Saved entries
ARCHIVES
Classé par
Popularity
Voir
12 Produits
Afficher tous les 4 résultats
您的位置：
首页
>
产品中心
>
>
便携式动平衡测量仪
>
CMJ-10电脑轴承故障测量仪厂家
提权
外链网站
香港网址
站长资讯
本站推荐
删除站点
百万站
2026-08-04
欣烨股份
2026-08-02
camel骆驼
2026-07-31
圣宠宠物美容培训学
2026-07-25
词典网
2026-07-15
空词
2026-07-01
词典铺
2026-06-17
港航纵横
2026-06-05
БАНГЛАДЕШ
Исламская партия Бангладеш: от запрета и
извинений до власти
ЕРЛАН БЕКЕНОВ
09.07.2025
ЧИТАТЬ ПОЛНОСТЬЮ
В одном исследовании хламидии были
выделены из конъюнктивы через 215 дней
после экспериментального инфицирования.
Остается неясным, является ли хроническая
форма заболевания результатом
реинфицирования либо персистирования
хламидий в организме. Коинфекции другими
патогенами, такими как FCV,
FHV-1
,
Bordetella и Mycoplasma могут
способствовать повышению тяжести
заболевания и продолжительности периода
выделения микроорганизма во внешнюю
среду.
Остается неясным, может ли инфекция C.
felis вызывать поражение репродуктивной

--

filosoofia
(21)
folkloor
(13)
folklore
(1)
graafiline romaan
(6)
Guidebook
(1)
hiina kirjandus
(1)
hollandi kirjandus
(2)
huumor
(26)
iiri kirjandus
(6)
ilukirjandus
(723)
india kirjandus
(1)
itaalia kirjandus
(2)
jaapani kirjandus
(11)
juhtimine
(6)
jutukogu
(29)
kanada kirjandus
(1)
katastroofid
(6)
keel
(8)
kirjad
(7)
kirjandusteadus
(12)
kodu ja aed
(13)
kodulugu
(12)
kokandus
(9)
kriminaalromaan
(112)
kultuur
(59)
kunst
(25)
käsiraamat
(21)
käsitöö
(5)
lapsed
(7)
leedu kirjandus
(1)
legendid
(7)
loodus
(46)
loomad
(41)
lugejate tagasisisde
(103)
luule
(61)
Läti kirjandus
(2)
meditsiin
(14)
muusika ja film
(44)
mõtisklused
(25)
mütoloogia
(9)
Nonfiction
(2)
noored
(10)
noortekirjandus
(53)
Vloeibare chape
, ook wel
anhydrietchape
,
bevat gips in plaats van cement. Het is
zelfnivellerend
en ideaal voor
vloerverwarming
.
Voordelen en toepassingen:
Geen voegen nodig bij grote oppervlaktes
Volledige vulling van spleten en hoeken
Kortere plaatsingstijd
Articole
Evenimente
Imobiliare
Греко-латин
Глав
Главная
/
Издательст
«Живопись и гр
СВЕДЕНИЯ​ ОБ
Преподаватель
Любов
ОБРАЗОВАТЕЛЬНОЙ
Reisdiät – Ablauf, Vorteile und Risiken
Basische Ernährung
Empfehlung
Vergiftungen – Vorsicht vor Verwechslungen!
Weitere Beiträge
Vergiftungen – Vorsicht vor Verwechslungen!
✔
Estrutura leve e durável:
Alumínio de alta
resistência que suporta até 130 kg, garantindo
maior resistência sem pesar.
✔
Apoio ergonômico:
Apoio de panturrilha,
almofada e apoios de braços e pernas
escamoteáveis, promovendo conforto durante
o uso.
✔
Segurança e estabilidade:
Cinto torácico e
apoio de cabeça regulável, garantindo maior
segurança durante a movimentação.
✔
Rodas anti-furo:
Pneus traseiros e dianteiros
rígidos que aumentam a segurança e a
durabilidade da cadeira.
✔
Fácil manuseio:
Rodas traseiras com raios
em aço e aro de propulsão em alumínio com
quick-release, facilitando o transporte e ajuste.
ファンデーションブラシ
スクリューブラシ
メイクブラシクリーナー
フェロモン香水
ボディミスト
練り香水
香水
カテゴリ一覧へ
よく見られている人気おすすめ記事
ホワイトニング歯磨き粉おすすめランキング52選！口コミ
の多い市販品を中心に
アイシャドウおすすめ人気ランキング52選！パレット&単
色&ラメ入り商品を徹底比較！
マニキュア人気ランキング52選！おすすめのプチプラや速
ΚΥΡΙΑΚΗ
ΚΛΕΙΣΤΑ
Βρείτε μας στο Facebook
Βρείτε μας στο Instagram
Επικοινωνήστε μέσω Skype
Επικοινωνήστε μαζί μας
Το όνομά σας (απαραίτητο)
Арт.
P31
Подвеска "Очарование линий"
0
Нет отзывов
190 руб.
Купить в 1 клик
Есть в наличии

Work to be completed:
In the entries above, the lines from the one bearing "anhydrietchape" up to and including the one bearing "Cinto torácico e" should be transcribed exactly; no other line is wanted.

Written solution:
anhydrietchape
,
bevat gips in plaats van cement. Het is
zelfnivellerend
en ideaal voor
vloerverwarming
.
Voordelen en toepassingen:
Geen voegen nodig bij grote oppervlaktes
Volledige vulling van spleten en hoeken
Kortere plaatsingstijd
Articole
Evenimente
Imobiliare
Греко-латин
Глав
Главная
/
Издательст
«Живопись и гр
СВЕДЕНИЯ​ ОБ
Преподаватель
Любов
ОБРАЗОВАТЕЛЬНОЙ
Reisdiät – Ablauf, Vorteile und Risiken
Basische Ernährung
Empfehlung
Vergiftungen – Vorsicht vor Verwechslungen!
Weitere Beiträge
Vergiftungen – Vorsicht vor Verwechslungen!
✔
Estrutura leve e durável:
Alumínio de alta
resistência que suporta até 130 kg, garantindo
maior resistência sem pesar.
✔
Apoio ergonômico:
Apoio de panturrilha,
almofada e apoios de braços e pernas
escamoteáveis, promovendo conforto durante
o uso.
✔
Segurança e estabilidade:
Cinto torácico e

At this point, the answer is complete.